Evren (population) herhangi bir araştırma için, gerekli duyulan verilerin toplandığı canlı veya cansız olgulardan oluşan bir grubu temsil etmektedir. Diğer bir ifade ile araştırmada toplanacak verilerin analizi ile araştırma sonuçlarının genellendiği birimlerin bütününe evren denilmektedir (Büyüköztürk vd., 2016: 80).

Bir araştırmaya yönelik iki çeşit evrenden söz etmek mümkündür. Bunlar; Hedef evren (target population) ve ulaşılabilir evren (accessible population) şeklindedir. Bir araştırmacının ideal seçimi olan hedef evrene maliyet, zaman ve dilsel problemler gibi nedenlerle ulaşılması nerede ise imkânsızdır.
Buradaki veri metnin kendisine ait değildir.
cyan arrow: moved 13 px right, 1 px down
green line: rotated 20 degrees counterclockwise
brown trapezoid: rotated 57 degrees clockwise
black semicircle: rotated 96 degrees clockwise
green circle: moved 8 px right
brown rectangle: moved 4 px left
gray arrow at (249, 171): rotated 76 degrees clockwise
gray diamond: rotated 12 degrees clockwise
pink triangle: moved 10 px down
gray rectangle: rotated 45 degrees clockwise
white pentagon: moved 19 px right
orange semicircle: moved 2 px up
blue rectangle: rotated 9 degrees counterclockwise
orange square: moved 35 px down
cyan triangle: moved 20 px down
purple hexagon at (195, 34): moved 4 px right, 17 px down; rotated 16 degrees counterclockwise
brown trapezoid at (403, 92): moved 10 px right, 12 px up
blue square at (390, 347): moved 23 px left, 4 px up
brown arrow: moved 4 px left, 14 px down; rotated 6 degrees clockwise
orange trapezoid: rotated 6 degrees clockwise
Ulaşılabilir evren ise, ulaşılabilir ve araştırmacının gerçekçi bir seçimidir. Evren hakkında bilgi toplamak araştırmanın amacıdır. Bu durumda seçilmiş evren büyüklüğünün tamamına ulaşılması durumunda örnekleme seçimine ihtiyaç duyulmaz (Büyüköztürk vd., 2016: 80). Bu çalışmada evren genişliği seçilmiş olup araştırma sonuçlarının genellenebilir bir örneklemden toplanmasına karar verilmiştir.

Evrenin çok büyük olduğu, fazla miktarda zaman ve maliyet gerektirdiği durumlarda araştırma sonuçlarının genellenmek istendiği bütün bireylere, elemanlara ve objelere ulaşmak çoğu zaman mümkün olmamaktadır. Bu yüzden, araştırmada kullanılacak veriler evrenin içindeki daha küçük bir gruptan toplanmaktadır. Bu grup da araştırmanın örneklemini oluşturmaktadır. Örneklem (sample), belli bir evrenin içerisinden o evreni temsil edebilecek yeterliliğe sahip, belli kurallar çizgisinde seçilmiş küçük bir grubu temsil etmektedir (Büyüköztürk vd., 2016: 81).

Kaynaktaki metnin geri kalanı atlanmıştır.